Training Innovator, GitHub

Matthew McCullough is an energetic 15 year veteran of enterprise software development, open source education, and co-founder of Ambient Ideas, LLC, a Denver consultancy. Matthew currently is VP of Training at GitHub.com, author of the Git Master Class series for O'Reilly, speaker at over 30 national and international conferences, author of three of the top 10 DZone RefCards, and President of the Denver Open Source Users Group. His current topics of research center around project automation: build tools (Gradle), distributed version control (Git, GitHub), Continuous Integration (Jenkins, Travis) and Quality Metrics (Sonar). Matthew resides in Denver, Colorado with his beautiful wife and two young daughters, who are active in nearly every outdoor activity Colorado has to offer.

Presentations

Cryptography on the JVM: Boot Camp

Does your application transmit customer information? Are there fields of sensitive customer data stored in your DB? Can your application be used on insecure networks? If so, you need a working knowledge of encryption and how to leverage Open Source APIs and libraries to make securing your data as easy as possible. Cryptography is quickly becoming a developer's new frontier of responsibility in many data-centric applications.
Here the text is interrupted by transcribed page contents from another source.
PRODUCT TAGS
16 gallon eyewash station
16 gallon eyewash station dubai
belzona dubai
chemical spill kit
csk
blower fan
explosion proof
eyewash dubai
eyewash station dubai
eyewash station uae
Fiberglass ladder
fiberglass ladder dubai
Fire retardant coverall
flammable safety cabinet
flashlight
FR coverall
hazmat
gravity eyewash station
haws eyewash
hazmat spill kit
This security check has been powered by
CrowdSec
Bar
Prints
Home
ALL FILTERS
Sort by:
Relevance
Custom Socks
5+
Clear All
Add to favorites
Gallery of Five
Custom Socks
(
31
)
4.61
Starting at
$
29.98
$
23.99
Encryption on the JVM: Advanced Techniques

Now that you have the basics of encryption under your belt, we'll advance to talking about where it is sensible and performant to add this level of security to your application. Symmetric key and public key encryption have various levels of processing overhead, so you can't blindly just use the “best” encryption out there. What about password hashes? Did you know they are vulnerable with our “salt”?
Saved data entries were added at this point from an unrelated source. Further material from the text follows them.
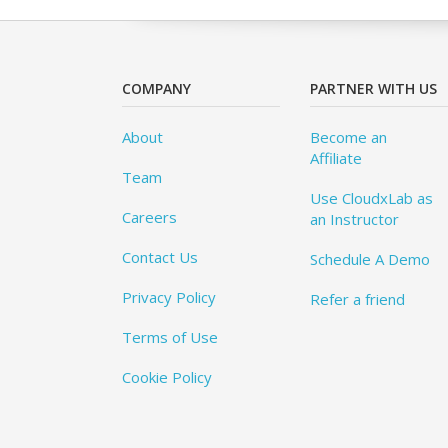
COMPANY
PARTNER WITH US
About
Become an
Affiliate
Team
Use CloudxLab as
Careers
an Instructor
Contact Us
Schedule A Demo
Privacy Policy
Refer a friend
Terms of Use
Cookie Policy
Hadoop: Divide and Conquer Gigantic Datasets (Intro)

Moore's law has finally hit the wall and CPU speeds have actually decreased in the last few years. The industry is reacting with hardware with an ever-growing number of cores and software that can leverage “grids” of distributed, often commodity, computing resources. But how is a traditional Java developer supposed to easily take advantage of this revolution? The answer is the Apache Hadoop family of projects. Hadoop is a suite of Open Source APIs at the forefront of this grid computing revolution and is considered the absolute gold standard for the divide-and-conquer model of distributed problem crunching. The well-travelled Apache Hadoop framework is curently being leveraged in production by prominent names such as Yahoo, IBM, Amazon, Adobe, AOL, Facebook and Hulu just to name a few.

Hadoop: Divide and Conquer Gigantic Datasets (Advanced)

With the basics of Hadoop under your belt, we'll dig into the depths of this amazing framework by writing our own reducer in Java and deploying it to the cluster. Next, we'll dig deeper into DSLs like Pig and its log-file processing cousin, Chukwa. Since grid topology is intentionally very opaque in Hadoop, we'll look at the benefits and how to achieve a properly tuned cluster with replication. Specific to HDFS, we'll tune the configurable parameters for storage redundancy and bucket sizes.